There is a range of possibilities, depending on what kind of signal you want to find. I'll start from easy and move up to hard. I'm assuming that you are using an FFT to get your spectra.
- RFI. An earlier poster referenced some papers on finding RFI. I don't know precisely how that is defined, but lets assume that it is unintentional RF from things like switching power supplies (line spectra) and poorly wired auto engines (impulsive noise). Impulsive noise is narrow in time and wide in frequency, which suggests that you simply have a look at your receiver output. There is probably some statistical test you could apply (say, the null hypothesis is white Gaussian noise). For line spectra, do the same in the frequency domain. Perhaps those who know more about RFI than I do would say otherwise. I would suggest, however, that rather than process your signal as you're doing, that you use the initial processing that I discuss next.

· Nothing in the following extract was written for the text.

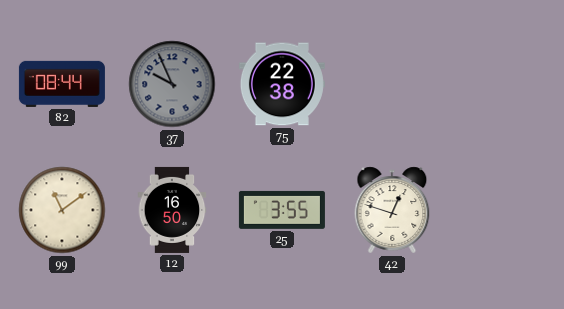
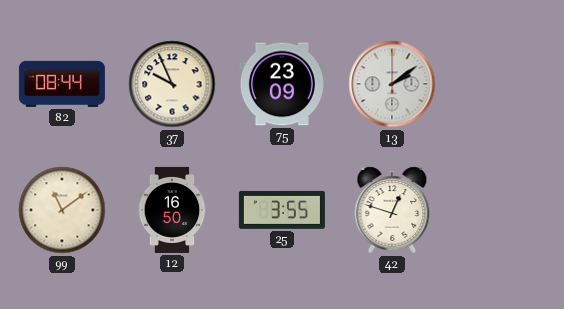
37 dial: grey -> cream
75: 22:38 -> 23:09
13: none -> 2:09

- Conventional analog signals. By this I mean the AM, FM, SSB, etc. transmissions that you run across all the time. These live in an intermediate region between impulses and line spectra, which makes things a bit harder. I would suggest that you compute a power spectrum, and from that, the autocorrelation. This is easy if you are already using an FFT: compute the FFT, then multiply each element by its complex conjugate. Now you have the power spectrum. Next do the inverse FFT to get the autocorrelation. If there's a signal there, you'll see a smeared out peak near $\tau=0$, where $\tau$ is the delay. If it's relatively wideband, the peak will be narrower; if it's narrowband (compared to your FFT) the peak will be wider. Look for peaks in both the power spectrum and the autocorrelation. This works better than statistics-gathering the way you describe because it takes advantage of the coherence of the signal. If you use a large FFT, you'll be averaging over a lot of signal, which will suppress the noise and better show you what's there. If it's just noise, you'll see a very narrow peak right at $\tau=0$ and a flat power spectrum.

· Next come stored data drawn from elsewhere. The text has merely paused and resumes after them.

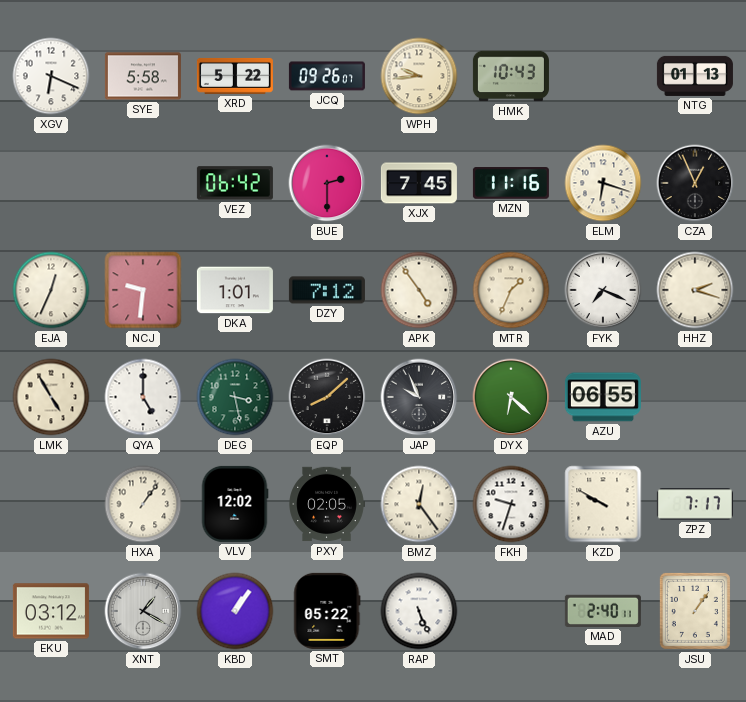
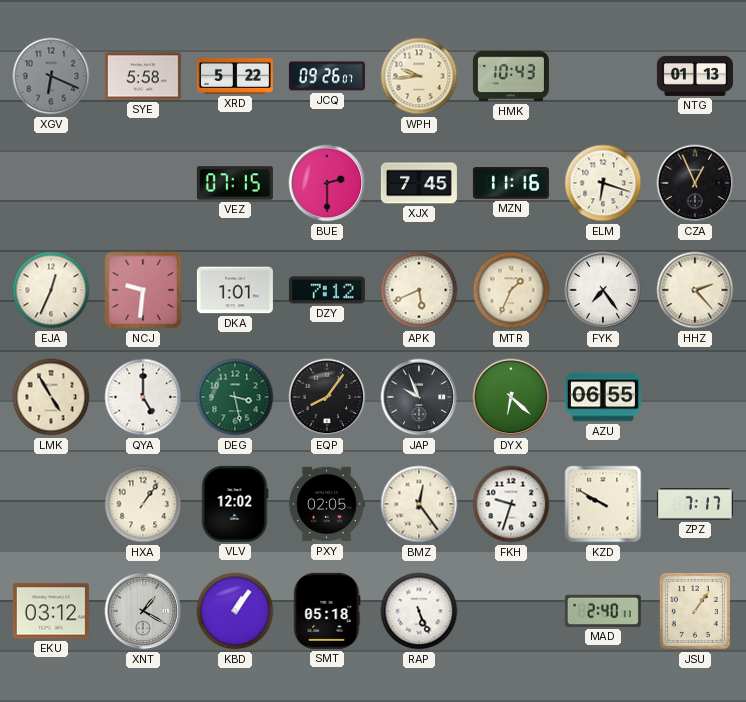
XGV dial: white -> grey
VEZ: 06:42 -> 07:15
APK: 4:54 -> 5:41
FYK: 7:19 -> 7:24
HHZ: 2:18 -> 2:23
EQP: 8:08 -> 8:06
SMT: 05:22 -> 05:18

- Conventional digital signals. I mean conventional from a ham radio perspective; modes like PSK31, etc. An autocorrelation/power spectrum approach can work well here, too. The same physical principles apply: noise averages incoherently, while signal averages coherently. There is a caveat, however. As signals get more bandwidth-efficient, they start to look more like white noise. An AFSK signal like those often used in packet radio, for example, is terribly (forgive me, packet radio enthusiasts) inefficient. It takes a lot of bandwidth to get a few bits through. PSK31 is much better. Some of the more modern modes, such as WSPR and relatives, are really good. You'll see a flat spectrum across the entire signal bandwidth. They're not trying to be sneaky. That's just the physics of the situation.

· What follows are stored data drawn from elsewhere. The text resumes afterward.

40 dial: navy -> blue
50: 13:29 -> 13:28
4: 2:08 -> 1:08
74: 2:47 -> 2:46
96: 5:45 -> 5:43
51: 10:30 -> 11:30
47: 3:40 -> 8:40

- Wideband digital signals. This is a broad category, but includes spread-spectrum signals as well as very highly optimized signals like the ones your cell phone uses. There has been a remarkable amount of R&D put into these signals to make them efficient, and because they have to push a lot of bits across, they are wideband, and so the signal-to-noise ratio in any given frequency bin a few Hz across is going to be poor. They're just plain hard to see, and there are a surprising number of them out there. This is where cyclostationary processing, a form of higher-order statistics, comes into its own. Cyclostationary processing is used to extract the bit rate from an unknown signal. Even if you can't see the signal through second-order statistics (like the autocorrelation) the bit rate of the signal will often pop right out of a cyclostationary approach. The math can be intimidating, but if you're really interested, stick with it and you'll find that it's really not that hard.
Here are a few examples to illustrate the autocorrelation/power spectrum approach. In the images, I plot the signal first, then the power spectrum, then the autocorrelation. These are simulated signals with sampling interval $\Delta t = 1$.
White Gaussian noise
Flat power spectrum, autocorrelation has a peak at zero lag, flat everywhere else.

Barker-coded pulse
Radars use these to reduce their peak power requirements while maintaining range resolution. $\sin^2 \omega/\omega^2$ structure due to the pulse shape. Autocorrelation shows a narrow peak at zero lag. In the wild, these pulses are much shorter than I show here, leading to flatter, wider spectra. They can be difficult to distinguish from noise unless you have some independent way to calculate the SNR in the channel (which is difficult if you don't actually know that there is a signal in the channel). Best to just look directly in the time domain.

FM with sinusoidal modulation
Easy to see in both the power spectrum and autocorrelation.

Sum of all three
Here I've set the noise $\sigma = 1/4$, the peak amplitude of the pulse to $2$, and the peak amplitude of the FM signal to $1/4$. The fourth plot is a close-up of the autocorrelation near zero lag.